Deseret News Obituary, 2 Sep 1855

At Parowan, Iron co., on Sunday, Sept. 1, 1855, of billous fever and apoplexy, DAVID LEWIS, son of Neriah and Mary, born in Warren (now Simpson) Co., Kentucky, April 10, 1814. Ages 41 years and 4 months.

David Lewis became a member of the Church of Jesus Christ of Latter-Day Saints Mar 21, 1835. In August, 1835 he was ordained an elder under the hands of his brother Benjamin Lewis, then President of a branch in Simpson county, Ky. He gathered with the church in the fall of 1836, and took up land among the saints in Caldwell co., Missouri, near Hann's [sic] mill; here with his brothers Benjamin and Tarlton, on the 20th Sept. 1838, he shared in one of the most brutal, cowardly and bloody massacres that ever was perpetrated by men on their fellows. Out of about 35 men, besides women and children, 16 saints were killed on the spot, and 2 died soon after and 15 were wounded. Benjamin Lewis, his eldest brother, was shot in several places and died that evening.--- His second brother, Tarlton Lewis, was wounded by a bullet in the shoulder, and his clothes riddled in many places, but now lives and is Bishop of Parowan.

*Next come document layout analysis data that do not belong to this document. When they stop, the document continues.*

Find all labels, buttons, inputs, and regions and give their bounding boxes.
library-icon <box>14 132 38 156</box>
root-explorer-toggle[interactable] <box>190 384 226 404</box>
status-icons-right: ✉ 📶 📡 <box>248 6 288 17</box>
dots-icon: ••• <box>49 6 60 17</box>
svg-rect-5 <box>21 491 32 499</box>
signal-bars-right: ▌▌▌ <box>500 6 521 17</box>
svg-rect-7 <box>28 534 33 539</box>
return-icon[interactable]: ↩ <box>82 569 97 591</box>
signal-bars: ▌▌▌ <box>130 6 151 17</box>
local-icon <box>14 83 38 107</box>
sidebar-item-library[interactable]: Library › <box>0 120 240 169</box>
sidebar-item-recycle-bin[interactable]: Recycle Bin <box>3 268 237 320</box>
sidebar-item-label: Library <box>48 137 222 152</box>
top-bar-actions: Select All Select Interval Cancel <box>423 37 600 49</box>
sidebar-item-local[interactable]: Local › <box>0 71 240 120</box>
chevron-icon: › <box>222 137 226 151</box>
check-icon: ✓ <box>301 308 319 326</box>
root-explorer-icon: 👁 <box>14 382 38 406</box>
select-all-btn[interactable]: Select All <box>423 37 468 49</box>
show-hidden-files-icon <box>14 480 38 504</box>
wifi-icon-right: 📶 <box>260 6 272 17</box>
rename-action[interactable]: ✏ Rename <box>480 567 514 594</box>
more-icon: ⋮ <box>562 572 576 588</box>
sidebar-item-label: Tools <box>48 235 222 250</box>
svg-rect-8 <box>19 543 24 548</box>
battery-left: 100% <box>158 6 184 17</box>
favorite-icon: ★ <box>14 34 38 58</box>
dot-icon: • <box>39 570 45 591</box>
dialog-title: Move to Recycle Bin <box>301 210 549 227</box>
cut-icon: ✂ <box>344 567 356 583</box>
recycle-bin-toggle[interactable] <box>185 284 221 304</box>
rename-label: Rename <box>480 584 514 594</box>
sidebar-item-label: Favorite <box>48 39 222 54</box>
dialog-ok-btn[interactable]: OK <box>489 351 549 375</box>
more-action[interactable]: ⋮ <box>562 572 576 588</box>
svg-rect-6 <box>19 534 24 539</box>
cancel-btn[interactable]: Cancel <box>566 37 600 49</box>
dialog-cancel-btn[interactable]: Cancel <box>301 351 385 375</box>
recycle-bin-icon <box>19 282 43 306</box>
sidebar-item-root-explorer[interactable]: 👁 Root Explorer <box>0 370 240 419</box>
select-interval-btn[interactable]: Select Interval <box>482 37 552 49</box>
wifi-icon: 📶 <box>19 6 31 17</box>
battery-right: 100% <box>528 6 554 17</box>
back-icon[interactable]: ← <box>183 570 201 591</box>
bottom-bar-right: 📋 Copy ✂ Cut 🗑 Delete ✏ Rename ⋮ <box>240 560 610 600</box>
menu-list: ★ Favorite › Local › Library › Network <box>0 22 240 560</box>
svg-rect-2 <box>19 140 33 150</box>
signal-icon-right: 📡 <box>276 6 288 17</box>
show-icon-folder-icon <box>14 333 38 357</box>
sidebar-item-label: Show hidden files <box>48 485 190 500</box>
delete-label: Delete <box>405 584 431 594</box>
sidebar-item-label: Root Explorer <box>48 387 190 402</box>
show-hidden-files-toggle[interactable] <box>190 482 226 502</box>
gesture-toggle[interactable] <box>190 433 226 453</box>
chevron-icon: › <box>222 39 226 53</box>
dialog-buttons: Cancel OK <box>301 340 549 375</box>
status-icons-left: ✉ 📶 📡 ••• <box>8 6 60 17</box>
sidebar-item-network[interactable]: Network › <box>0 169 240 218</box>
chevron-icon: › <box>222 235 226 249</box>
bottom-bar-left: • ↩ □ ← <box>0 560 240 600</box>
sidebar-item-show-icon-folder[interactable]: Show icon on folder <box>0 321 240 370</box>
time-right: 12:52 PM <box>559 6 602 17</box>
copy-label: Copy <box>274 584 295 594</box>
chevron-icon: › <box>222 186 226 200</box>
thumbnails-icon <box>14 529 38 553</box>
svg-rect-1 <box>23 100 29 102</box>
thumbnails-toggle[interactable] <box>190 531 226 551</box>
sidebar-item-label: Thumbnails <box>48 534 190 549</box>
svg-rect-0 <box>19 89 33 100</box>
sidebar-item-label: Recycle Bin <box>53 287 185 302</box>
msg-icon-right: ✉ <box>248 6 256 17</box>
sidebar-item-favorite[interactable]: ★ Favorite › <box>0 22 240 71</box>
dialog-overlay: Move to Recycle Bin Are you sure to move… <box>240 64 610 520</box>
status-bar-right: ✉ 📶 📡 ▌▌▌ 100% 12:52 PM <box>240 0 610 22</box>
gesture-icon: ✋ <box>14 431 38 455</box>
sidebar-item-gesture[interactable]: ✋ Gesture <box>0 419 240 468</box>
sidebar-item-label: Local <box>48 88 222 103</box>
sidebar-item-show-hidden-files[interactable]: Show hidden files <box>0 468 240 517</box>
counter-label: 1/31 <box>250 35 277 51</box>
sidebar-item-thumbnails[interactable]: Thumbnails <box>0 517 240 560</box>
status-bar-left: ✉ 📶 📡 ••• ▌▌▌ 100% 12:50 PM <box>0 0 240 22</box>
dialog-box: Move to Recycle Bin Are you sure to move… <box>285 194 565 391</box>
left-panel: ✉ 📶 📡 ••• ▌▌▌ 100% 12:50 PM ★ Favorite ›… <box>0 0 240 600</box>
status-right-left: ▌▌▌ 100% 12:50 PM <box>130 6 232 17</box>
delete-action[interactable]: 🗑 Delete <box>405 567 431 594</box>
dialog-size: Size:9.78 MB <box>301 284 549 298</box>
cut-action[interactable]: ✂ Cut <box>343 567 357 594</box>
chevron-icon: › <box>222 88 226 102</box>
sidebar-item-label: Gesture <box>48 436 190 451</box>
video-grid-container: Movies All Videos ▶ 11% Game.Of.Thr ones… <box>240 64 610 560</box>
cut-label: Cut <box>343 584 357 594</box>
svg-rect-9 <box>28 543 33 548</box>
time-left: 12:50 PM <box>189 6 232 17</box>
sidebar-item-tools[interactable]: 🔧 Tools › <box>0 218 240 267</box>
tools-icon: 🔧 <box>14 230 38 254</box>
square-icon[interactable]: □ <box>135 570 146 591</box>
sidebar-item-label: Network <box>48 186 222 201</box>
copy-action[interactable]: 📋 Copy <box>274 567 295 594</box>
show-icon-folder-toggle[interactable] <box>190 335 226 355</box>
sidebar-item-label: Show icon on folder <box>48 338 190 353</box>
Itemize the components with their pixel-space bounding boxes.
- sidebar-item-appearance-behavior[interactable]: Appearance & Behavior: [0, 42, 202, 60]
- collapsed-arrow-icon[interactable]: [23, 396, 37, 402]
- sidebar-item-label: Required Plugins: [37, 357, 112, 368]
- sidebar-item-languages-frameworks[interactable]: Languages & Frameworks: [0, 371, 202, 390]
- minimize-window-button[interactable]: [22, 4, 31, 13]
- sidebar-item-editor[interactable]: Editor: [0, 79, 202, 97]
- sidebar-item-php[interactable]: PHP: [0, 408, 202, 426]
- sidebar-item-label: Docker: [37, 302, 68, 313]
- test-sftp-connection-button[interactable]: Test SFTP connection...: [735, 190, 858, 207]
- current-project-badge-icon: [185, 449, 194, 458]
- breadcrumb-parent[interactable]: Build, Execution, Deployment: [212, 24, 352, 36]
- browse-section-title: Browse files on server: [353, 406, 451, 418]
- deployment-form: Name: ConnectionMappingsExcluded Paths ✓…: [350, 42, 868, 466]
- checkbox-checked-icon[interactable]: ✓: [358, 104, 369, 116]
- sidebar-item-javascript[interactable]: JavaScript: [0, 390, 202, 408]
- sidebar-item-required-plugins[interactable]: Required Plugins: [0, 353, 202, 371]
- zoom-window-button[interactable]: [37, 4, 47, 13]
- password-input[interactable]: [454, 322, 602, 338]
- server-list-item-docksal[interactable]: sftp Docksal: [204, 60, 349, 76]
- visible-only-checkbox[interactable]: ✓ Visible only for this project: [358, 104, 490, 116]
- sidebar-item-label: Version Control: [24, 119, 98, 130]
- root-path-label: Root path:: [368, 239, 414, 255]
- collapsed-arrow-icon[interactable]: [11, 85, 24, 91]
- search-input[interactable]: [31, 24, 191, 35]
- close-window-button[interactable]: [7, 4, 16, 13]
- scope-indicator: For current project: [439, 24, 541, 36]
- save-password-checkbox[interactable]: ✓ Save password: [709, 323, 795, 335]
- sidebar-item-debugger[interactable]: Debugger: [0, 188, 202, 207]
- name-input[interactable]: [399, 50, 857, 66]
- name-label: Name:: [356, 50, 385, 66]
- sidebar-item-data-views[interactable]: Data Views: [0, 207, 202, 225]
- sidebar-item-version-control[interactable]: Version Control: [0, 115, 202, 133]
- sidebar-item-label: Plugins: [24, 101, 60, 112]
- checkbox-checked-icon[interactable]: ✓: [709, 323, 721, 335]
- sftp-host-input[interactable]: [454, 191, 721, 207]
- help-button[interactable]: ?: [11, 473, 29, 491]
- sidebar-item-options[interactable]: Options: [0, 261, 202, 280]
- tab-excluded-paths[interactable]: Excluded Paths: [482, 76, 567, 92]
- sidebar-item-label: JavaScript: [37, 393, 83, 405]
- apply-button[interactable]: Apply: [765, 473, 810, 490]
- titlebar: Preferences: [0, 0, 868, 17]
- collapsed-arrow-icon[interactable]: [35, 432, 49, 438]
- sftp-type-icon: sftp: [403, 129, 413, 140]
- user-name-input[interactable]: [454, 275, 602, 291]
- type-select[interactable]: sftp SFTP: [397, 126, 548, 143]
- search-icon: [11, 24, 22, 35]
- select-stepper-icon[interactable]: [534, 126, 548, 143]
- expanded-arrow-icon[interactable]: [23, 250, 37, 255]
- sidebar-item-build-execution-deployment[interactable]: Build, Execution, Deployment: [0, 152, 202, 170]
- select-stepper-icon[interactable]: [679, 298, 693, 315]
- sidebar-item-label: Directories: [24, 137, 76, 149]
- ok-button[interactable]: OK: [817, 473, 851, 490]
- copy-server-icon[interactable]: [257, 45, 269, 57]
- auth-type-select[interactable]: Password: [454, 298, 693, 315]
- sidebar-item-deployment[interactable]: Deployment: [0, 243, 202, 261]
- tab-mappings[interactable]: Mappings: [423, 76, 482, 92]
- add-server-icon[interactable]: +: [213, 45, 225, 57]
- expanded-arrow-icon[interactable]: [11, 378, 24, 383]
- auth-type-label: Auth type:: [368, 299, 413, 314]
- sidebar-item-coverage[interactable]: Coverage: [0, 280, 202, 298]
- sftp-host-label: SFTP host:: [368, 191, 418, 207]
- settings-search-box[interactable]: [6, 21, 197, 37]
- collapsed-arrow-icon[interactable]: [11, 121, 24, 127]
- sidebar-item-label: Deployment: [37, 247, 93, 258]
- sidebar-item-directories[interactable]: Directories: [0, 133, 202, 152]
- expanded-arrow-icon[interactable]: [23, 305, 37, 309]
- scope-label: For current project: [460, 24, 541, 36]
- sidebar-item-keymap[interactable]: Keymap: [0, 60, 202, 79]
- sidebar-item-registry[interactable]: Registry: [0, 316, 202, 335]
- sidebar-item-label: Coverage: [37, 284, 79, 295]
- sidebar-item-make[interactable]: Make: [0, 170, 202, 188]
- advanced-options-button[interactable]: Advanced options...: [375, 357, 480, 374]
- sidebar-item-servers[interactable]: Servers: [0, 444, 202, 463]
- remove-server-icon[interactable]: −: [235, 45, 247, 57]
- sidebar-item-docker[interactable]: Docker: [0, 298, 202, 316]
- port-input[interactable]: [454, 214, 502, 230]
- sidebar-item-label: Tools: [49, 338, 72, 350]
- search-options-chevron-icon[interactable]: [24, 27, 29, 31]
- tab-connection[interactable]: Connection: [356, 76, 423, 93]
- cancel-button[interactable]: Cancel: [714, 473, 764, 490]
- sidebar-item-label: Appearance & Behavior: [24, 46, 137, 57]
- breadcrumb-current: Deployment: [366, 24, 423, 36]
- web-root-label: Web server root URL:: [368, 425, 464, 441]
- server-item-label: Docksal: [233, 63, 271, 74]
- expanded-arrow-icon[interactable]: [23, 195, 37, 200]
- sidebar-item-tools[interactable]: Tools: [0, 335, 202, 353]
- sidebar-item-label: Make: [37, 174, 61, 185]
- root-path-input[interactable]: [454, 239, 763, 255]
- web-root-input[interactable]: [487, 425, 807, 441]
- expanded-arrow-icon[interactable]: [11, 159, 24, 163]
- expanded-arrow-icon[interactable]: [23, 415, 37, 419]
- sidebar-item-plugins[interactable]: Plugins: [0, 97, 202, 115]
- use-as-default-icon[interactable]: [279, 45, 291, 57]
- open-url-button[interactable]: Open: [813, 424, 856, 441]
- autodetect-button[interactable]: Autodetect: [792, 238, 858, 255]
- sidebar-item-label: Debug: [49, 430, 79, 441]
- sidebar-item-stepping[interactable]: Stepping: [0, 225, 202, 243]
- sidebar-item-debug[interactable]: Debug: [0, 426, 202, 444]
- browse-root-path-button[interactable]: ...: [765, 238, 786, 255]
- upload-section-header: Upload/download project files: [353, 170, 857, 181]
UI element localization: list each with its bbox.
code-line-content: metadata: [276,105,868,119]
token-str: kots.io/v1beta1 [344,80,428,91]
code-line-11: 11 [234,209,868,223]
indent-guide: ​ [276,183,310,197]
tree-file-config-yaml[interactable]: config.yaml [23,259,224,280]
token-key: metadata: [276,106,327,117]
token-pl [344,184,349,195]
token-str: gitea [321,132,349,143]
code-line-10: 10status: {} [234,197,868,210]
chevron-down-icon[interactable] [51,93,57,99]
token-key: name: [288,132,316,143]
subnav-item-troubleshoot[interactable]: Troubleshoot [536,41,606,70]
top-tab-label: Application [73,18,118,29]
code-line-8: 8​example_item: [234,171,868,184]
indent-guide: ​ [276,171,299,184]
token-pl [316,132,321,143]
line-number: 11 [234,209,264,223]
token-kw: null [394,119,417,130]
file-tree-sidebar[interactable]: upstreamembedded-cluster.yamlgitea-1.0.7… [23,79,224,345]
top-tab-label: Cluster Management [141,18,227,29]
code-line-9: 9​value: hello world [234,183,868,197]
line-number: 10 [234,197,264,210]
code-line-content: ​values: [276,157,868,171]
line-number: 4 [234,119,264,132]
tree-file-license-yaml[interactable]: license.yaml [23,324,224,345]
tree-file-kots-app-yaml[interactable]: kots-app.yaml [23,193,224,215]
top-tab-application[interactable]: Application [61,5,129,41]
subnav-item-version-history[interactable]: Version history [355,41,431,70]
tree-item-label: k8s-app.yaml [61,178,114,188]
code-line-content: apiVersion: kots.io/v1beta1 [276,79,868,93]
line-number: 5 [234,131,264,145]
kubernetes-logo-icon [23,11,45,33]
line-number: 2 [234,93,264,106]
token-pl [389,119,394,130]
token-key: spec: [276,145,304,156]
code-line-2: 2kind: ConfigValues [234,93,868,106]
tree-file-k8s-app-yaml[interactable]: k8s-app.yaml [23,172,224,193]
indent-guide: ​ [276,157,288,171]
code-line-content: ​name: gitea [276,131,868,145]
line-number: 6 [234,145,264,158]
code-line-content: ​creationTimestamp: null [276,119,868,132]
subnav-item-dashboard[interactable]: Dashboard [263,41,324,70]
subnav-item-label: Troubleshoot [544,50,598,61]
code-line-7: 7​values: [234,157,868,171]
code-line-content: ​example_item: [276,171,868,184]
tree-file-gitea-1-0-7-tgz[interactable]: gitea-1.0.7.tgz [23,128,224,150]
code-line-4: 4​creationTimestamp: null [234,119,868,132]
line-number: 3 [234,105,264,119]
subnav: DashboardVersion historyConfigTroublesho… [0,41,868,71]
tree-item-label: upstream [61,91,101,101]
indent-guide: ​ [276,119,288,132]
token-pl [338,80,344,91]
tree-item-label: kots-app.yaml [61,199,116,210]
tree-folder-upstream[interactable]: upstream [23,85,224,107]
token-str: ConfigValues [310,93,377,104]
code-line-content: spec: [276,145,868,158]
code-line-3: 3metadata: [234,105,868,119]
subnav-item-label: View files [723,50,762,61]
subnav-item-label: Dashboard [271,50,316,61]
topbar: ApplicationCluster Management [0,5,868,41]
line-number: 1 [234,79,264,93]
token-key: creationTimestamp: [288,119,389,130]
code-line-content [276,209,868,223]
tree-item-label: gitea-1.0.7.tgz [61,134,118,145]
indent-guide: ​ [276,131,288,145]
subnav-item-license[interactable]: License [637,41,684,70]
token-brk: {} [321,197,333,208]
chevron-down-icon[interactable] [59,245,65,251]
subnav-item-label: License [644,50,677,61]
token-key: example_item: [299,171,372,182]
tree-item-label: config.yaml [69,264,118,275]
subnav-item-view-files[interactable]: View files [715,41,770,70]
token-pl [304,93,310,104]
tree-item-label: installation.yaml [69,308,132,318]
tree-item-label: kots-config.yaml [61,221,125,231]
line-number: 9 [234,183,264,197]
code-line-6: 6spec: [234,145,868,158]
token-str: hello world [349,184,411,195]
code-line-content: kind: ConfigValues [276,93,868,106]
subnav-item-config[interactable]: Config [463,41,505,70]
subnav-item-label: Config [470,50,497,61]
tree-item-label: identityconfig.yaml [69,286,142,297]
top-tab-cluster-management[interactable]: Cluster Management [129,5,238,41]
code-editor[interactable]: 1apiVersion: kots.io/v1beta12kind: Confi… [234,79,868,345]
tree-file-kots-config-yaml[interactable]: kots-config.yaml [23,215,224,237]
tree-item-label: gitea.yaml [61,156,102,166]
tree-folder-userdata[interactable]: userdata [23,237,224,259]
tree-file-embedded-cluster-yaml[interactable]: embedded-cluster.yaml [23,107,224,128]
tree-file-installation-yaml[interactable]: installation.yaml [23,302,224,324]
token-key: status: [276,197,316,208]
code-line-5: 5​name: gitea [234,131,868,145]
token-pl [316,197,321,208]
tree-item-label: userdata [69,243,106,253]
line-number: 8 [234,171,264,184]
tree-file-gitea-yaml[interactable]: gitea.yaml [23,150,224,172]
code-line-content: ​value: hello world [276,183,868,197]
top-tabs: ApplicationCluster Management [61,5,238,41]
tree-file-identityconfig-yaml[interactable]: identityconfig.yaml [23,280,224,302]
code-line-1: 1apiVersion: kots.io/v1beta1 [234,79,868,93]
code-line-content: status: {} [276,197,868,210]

David Lewis, the subject of this memoir, had three ball holes in his pants and two in his coat, yet escaped further injury. One three of about twenty that fled, the blacksmith's shop the better to keep the mob at bay, that the sisters and children might escape, were spared alive in the shop, and a few that fled wounded.

I now copy from his journal: --"I am willing to bear my testimony to all mankind, that God will save and deliver those that exercise an unshaken faith in him, for at that time I did exercise an unshaken faith in him, and fully believed that I would make my escape and my life be spared. And then I said, O Lord thou hast delivered me for some purpose, and I am willing to fulfill that purpose, whenever thou shalt make it know [sic] to me, and to do all the duties that thou magest [sic] enjoin upon me, from this time, henceforth and forever;" amen.

At this time, this small band, on their way to Far West, were attacked by about 250 to 300 Missourian mobocrats. About three weeks after, he was again taken prisoner and remained in their custody some days; he was there sick of chills and fever, had two guns taken from him, and a cow, and finally had an order to pass out of the State eastward, as a negro would have had, but being in the winter he declined going at that time.

In February, 1839, he romved with his family to Quincy, Illinois; staying there one month, he took his wife and children to Kentucky, where with her father they remained while he went on his first mission eastward, and preached the gospel as he went. "Aiming to go to Virginia, I turned in to Overton county, Tennessee, where meeting with Julian Moses, we preached together, baptized many and organized a branch of the church." Here he met with much opposition, but bore a faithful testimony among them till the fall, when he returned to his family in Kentucky, who accompained him in the spring of 1840 to Illinois.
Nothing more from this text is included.